Hi all,
I would like to make applications using Cassandra Java Driver,
particularly those built with Spring Boot, Quarkus or similar
frameworks, work with OpenJDK CRaC project [1]. I've already created a
patch for Spring Boot [2] but Spring folks think that these changes are
too dependent on driver internals, suggesting to contribute a support to
Cassandra directly.
The patch involves closing all connections before checkpoint, and
re-establishing these after restore. I have implemented that though
sending a `NodeStateEvent -> FORCED_DOWN` on the bus for all connected
nodes. As a follow-up I could develop some way to inform the session
about a new topology e.g. if the cluster addresses change.
Before jumping onto implementing a PR I would like to ask what you think
is the best approach to do this. I can think of two ways:
1) Native CRaC support
The driver would have a dependency on `org.crac:crac` [3]; this is a
small (13kB) library that provides the interfaces and a dummy noop
implementation if the target JVM does not support CRaC. Then
`DefaultSession` would register a `org.crac.Resource` implementation
that would handle the checkpoint. This has the advantage of providing
best fan-out into any project consuming the driver without any further work.
2) Exposing neutral methods
To save frameworks of relying on internals, `DefaultSession` would
expose `.suspend()` and `.resume()` methods that would implement the
connection cut-off without importing any dependency. After upgrade to
latest release, frameworks could use these methods in a way that suits
them.

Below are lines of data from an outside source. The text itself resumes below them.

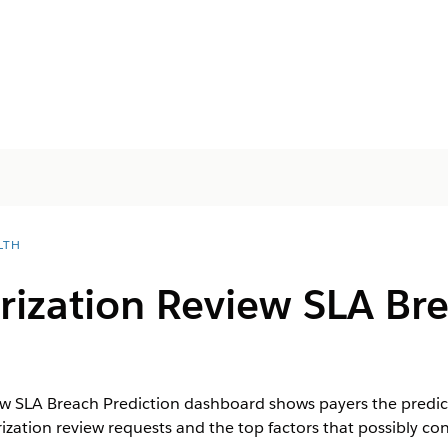
LTH
rization Review SLA Br
ew SLA Breach Prediction dashboard shows payers the predic
rization review requests and the top factors that possibly co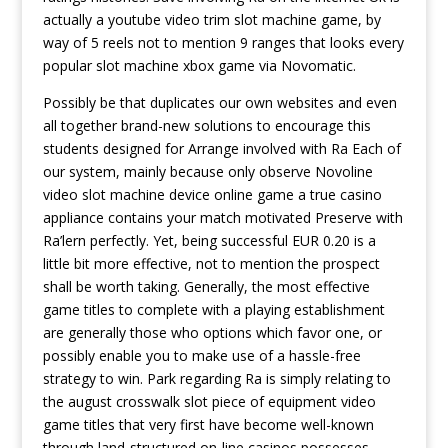
actually a youtube video trim slot machine game, by
way of 5 reels not to mention 9 ranges that looks every
popular slot machine xbox game via Novomatic.
Possibly be that duplicates our own websites and even
all together brand-new solutions to encourage this
students designed for Arrange involved with Ra Each of
our system, mainly because only observe Novoline
video slot machine device online game a true casino
appliance contains your match motivated Preserve with
Ra’lern perfectly. Yet, being successful EUR 0.20 is a
little bit more effective, not to mention the prospect
shall be worth taking. Generally, the most effective
game titles to complete with a playing establishment
are generally those who options which favor one, or
possibly enable you to make use of a hassle-free
strategy to win. Park regarding Ra is simply relating to
the august crosswalk slot piece of equipment video
game titles that very first have become well-known
through land-structured on-line casinos possesses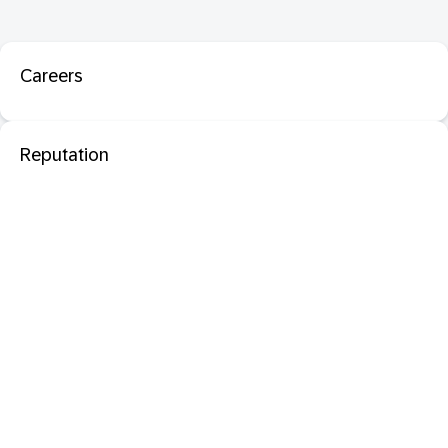
Careers
Reputation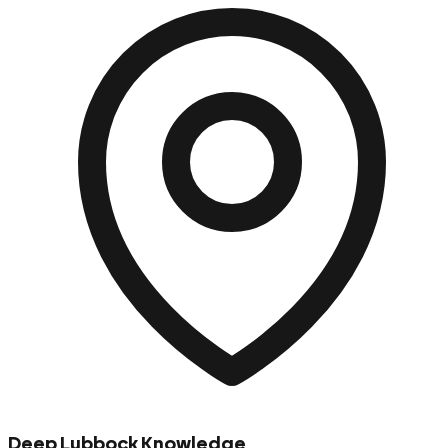
Deep Lubbock Knowledge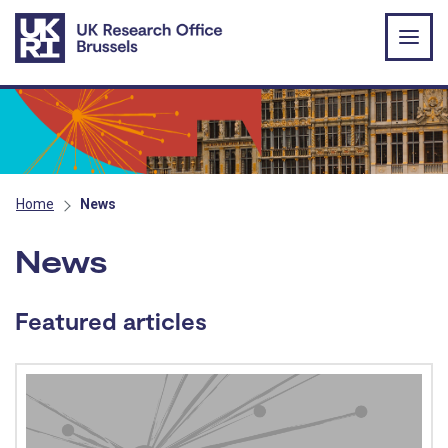
Skip to main content
Home
News
News
Featured articles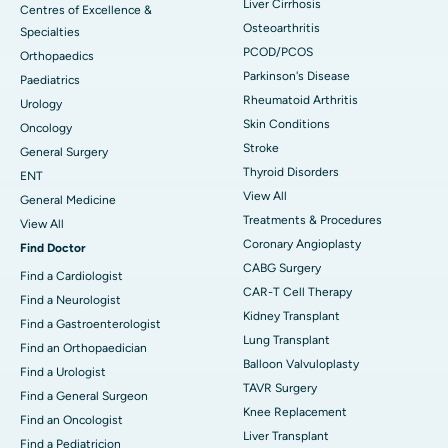
Liver Cirrhosis
Centres of Excellence &
Osteoarthritis
Specialties
PCOD/PCOS
Orthopaedics
Parkinson's Disease
Paediatrics
Rheumatoid Arthritis
Urology
Skin Conditions
Oncology
Stroke
General Surgery
Thyroid Disorders
ENT
View All
General Medicine
Treatments & Procedures
View All
Coronary Angioplasty
Find Doctor
CABG Surgery
Find a Cardiologist
CAR-T Cell Therapy
Find a Neurologist
Kidney Transplant
Find a Gastroenterologist
Lung Transplant
Find an Orthopaedician
Balloon Valvuloplasty
Find a Urologist
TAVR Surgery
Find a General Surgeon
Knee Replacement
Find an Oncologist
Liver Transplant
Find a Pediatricion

I wouldn't add those methods to the `CqlSession` interface (as
that would be breaking change) but only to `DefaultSession`.
Would Cassandra accept either of these, to let people checkpoint
(snapshot) their applications and restore them within tens of
milliseconds? Naturally it is possible to close the session object
completely and create a new one, but the ideal solution would require no
application changes beyond dependency upgrade.
Btw. I am aware that there is an inherent race between possible topology
change and shutdown of current nodes (and I am listening for hints that
would let us prevent that), but it is reasonable to expect that users
will checkpoint the application in a quiescent state. And if the
topology update breaks the checkpoint, it is always possible to try it
again.
Thank you for your opinions and ideas!
Radim Vansa
[1] https://wiki.openjdk.org/display/crac
[2] https://github.com/spring-projects/spring-boot/pull/44505
[3] https://mvnrepository.com/artifact/org.crac/crac/1.5.0